Estes pensamentos sugerem para nós um grande perigo da vida cristã –
buscar conhecer a verdade de Deus em Sua Palavra sem esperar no Espírito da verdade. O
tentador do jardim ainda se move entre nós. Conhecimento ainda é a sua maior tentação
para o povo de Deus. Quantos crentes confessariam que seu conhecimento da
divina verdade pouco faz por eles, deixando-os impotentes contra o pecado e o
mundo? Eles não experimentaram a luz e liberdade, a força e gozo que verdade
deveria trazer. É porque buscam conhecer a verdade de Deus pelo poder da
sabedoria humana ao invés de esperar no Espírito da verdade para guiá-los. Os
mais diligentes esforços para habitar em Cristo, andar como Cristo, falham
quando dependemos mais da sabedoria deste mundo do que do poder de Deus.
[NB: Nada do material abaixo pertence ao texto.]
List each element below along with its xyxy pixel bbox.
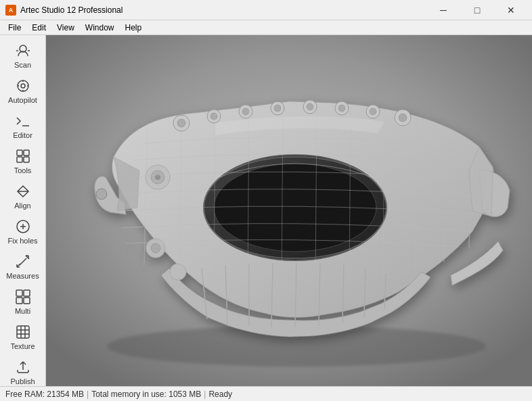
- menubar: FileEditViewWindowHelp: [0, 20, 532, 35]
- titlebar: A Artec Studio 12 Professional ─ □ ✕: [0, 0, 532, 20]
- window-controls: ─ □ ✕: [428, 0, 527, 20]
- total-memory-text: Total memory in use: 1053 MB: [91, 390, 201, 399]
- 3d-mesh-view: [46, 35, 532, 386]
- svg-point-50: [399, 114, 407, 122]
- svg-rect-4: [24, 150, 29, 156]
- svg-rect-8: [16, 290, 22, 296]
- svg-point-46: [338, 105, 345, 112]
- sidebar-label-publish: Publish: [10, 377, 35, 385]
- sidebar-item-multi[interactable]: Multi: [0, 284, 45, 319]
- svg-point-40: [242, 108, 249, 115]
- publish-icon: [14, 358, 32, 376]
- sidebar-item-fixholes[interactable]: Fix holes: [0, 214, 45, 249]
- svg-rect-5: [17, 157, 22, 162]
- svg-point-48: [370, 108, 376, 115]
- multi-icon: [14, 288, 32, 306]
- svg-rect-12: [17, 326, 29, 338]
- sidebar-label-tools: Tools: [14, 166, 32, 174]
- fixholes-icon: [14, 218, 32, 235]
- sidebar-item-publish[interactable]: Publish: [0, 354, 45, 386]
- sidebar-label-align: Align: [14, 202, 30, 210]
- sidebar-item-tools[interactable]: Tools: [0, 143, 45, 179]
- svg-point-42: [274, 105, 281, 112]
- sidebar-item-autopilot[interactable]: Autopilot: [0, 73, 45, 108]
- svg-rect-10: [16, 298, 22, 304]
- status-text: Ready: [208, 390, 232, 399]
- sidebar-item-scan[interactable]: Scan: [0, 38, 45, 73]
- sidebar-item-align[interactable]: Align: [0, 179, 45, 214]
- sidebar-label-autopilot: Autopilot: [8, 96, 37, 104]
- scan-icon: [14, 42, 32, 60]
- svg-rect-9: [24, 290, 30, 296]
- close-button[interactable]: ✕: [495, 0, 527, 20]
- svg-point-2: [21, 84, 25, 88]
- separator-2: |: [204, 390, 206, 399]
- svg-point-51: [96, 189, 107, 199]
- sidebar-label-texture: Texture: [10, 342, 35, 350]
- separator-1: |: [87, 390, 89, 399]
- menu-edit[interactable]: Edit: [26, 22, 51, 34]
- menu-help[interactable]: Help: [120, 22, 148, 34]
- sidebar-label-scan: Scan: [14, 61, 31, 69]
- app-icon: A: [5, 5, 16, 16]
- svg-rect-6: [24, 157, 29, 162]
- menu-view[interactable]: View: [51, 22, 80, 34]
- svg-point-56: [151, 243, 160, 253]
- texture-icon: [14, 323, 32, 341]
- align-icon: [14, 183, 32, 200]
- sidebar-item-measures[interactable]: Measures: [0, 249, 45, 284]
- autopilot-icon: [14, 77, 32, 95]
- sidebar-label-editor: Editor: [13, 131, 32, 139]
- svg-point-57: [170, 264, 186, 280]
- sidebar-label-multi: Multi: [15, 307, 30, 315]
- sidebar-item-editor[interactable]: Editor: [0, 108, 45, 143]
- menu-window[interactable]: Window: [80, 22, 120, 34]
- main-area: ScanAutopilotEditorToolsAlignFix holesMe…: [0, 35, 532, 386]
- sidebar: ScanAutopilotEditorToolsAlignFix holesMe…: [0, 35, 46, 386]
- svg-point-44: [307, 103, 313, 110]
- app-title: Artec Studio 12 Professional: [20, 5, 428, 15]
- svg-rect-3: [17, 150, 22, 156]
- statusbar: Free RAM: 21354 MB | Total memory in use…: [0, 386, 532, 401]
- svg-point-1: [18, 80, 28, 91]
- sidebar-item-texture[interactable]: Texture: [0, 319, 45, 354]
- sidebar-label-fixholes: Fix holes: [7, 237, 37, 245]
- minimize-button[interactable]: ─: [428, 0, 459, 20]
- editor-icon: [14, 112, 32, 130]
- viewport[interactable]: [46, 35, 532, 386]
- svg-rect-11: [24, 298, 30, 304]
- sidebar-label-measures: Measures: [6, 272, 39, 280]
- svg-point-38: [210, 113, 217, 120]
- menu-file[interactable]: File: [3, 22, 26, 34]
- tools-icon: [14, 147, 32, 165]
- measures-icon: [14, 253, 32, 270]
- free-ram-text: Free RAM: 21354 MB: [5, 390, 84, 399]
- maximize-button[interactable]: □: [462, 0, 493, 20]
Estes pensamentos sugerem uma grande necessidade na vida Cristã. Jesus
disse: “Se alguém quer vir após mim, a si mesmo se negue, tome a sua cruz e
siga-me.” (Mateus 16:24). Muitos buscam seguir a Jesus sem negar a si mesmos.
Não há nada que necessite mais de negação do que a nossa própria sabedoria, a
energia de uma mente mundana, que se manifesta nas coisas de Deus.
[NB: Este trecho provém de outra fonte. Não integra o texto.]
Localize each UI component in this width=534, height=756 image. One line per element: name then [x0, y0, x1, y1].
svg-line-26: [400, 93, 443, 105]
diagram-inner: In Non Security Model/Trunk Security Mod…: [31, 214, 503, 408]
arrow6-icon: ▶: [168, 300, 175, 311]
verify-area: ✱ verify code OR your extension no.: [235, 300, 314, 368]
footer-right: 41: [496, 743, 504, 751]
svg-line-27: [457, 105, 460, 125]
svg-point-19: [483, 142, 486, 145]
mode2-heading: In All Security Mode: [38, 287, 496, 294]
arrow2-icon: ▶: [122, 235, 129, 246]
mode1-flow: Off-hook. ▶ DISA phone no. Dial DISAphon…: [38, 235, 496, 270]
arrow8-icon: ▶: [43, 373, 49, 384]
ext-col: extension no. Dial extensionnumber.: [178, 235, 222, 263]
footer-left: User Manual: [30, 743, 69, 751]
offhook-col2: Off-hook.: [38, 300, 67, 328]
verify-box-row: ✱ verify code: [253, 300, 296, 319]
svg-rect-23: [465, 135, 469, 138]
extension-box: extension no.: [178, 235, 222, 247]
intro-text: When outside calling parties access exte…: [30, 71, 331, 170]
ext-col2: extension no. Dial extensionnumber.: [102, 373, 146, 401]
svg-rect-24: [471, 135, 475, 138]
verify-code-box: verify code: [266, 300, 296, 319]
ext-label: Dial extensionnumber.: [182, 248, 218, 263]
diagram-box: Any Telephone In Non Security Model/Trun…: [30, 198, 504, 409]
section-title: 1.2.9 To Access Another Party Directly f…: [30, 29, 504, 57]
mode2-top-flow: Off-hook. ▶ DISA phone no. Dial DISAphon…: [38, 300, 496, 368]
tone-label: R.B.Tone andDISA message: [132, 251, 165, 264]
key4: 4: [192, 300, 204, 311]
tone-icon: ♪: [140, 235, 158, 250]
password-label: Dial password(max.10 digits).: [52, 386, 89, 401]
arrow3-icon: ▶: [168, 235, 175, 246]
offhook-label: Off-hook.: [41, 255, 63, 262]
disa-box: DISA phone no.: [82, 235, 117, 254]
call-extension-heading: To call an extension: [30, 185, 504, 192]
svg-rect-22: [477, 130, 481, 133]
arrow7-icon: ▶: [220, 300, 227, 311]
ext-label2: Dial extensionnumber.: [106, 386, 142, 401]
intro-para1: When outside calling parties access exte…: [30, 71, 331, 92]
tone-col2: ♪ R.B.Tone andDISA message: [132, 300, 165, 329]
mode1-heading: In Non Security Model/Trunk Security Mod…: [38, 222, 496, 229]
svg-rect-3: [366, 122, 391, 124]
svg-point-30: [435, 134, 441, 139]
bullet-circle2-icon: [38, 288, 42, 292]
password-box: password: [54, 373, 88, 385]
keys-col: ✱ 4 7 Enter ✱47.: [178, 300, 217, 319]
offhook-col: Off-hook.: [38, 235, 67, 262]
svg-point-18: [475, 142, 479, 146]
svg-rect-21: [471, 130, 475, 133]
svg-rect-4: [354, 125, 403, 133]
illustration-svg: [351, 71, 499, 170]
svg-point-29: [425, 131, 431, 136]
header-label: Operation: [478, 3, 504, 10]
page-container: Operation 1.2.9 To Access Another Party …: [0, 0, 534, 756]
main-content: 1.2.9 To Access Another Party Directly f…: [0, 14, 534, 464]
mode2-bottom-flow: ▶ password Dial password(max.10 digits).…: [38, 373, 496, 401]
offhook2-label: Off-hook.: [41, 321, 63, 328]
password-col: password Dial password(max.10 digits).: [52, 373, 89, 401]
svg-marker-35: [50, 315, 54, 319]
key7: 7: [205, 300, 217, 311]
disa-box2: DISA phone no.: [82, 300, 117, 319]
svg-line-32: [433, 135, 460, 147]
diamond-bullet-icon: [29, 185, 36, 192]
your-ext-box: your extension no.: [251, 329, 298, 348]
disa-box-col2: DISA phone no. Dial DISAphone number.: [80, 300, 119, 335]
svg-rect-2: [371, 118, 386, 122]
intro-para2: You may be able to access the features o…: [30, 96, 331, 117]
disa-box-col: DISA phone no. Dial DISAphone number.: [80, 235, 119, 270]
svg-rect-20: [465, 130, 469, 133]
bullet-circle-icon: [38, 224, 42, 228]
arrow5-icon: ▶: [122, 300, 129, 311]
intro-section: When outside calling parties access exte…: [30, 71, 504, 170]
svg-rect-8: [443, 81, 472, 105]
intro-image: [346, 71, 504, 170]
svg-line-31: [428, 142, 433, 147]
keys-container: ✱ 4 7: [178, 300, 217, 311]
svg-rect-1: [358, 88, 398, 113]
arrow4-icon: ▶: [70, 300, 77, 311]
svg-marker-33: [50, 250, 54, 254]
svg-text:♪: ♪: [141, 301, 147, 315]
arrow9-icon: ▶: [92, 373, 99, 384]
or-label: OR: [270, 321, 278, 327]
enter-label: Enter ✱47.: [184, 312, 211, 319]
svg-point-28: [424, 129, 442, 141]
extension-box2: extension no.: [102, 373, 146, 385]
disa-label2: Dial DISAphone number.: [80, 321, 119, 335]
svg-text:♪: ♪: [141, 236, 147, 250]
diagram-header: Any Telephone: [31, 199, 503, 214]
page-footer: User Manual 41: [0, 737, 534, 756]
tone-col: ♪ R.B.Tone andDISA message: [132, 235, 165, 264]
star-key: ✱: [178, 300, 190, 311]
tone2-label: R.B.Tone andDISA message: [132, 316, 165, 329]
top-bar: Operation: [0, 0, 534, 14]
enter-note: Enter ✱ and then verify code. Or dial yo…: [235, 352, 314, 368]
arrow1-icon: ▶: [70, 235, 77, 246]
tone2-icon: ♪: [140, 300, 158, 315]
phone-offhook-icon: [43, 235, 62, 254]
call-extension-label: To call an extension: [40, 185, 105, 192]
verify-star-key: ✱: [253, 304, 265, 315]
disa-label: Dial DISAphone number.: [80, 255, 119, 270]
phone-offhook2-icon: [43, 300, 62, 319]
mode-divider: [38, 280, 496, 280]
Aprendamos que em toda a nossa comunhão com Deus, em Sua Palavra ou em
oração, em cada ato de adoração, nosso primeiro passo deve ser um ato solene de
auto-abnegação, no qual desistimos de nosso poder para entender a Palavra de
Deus, ou mesmo para dizer nossas palavras a Ele, sem a divina liderança do
Espírito Santo. Este é o significado do chamado para estar calado diante de
Deus e em quietude esperar n’Ele, aquietar o turbilhão de pensamentos e
palavras na presença de Deus, em profunda humildade e placidez esperar, ouvir,
e dar ouvidos ao que Deus dirá.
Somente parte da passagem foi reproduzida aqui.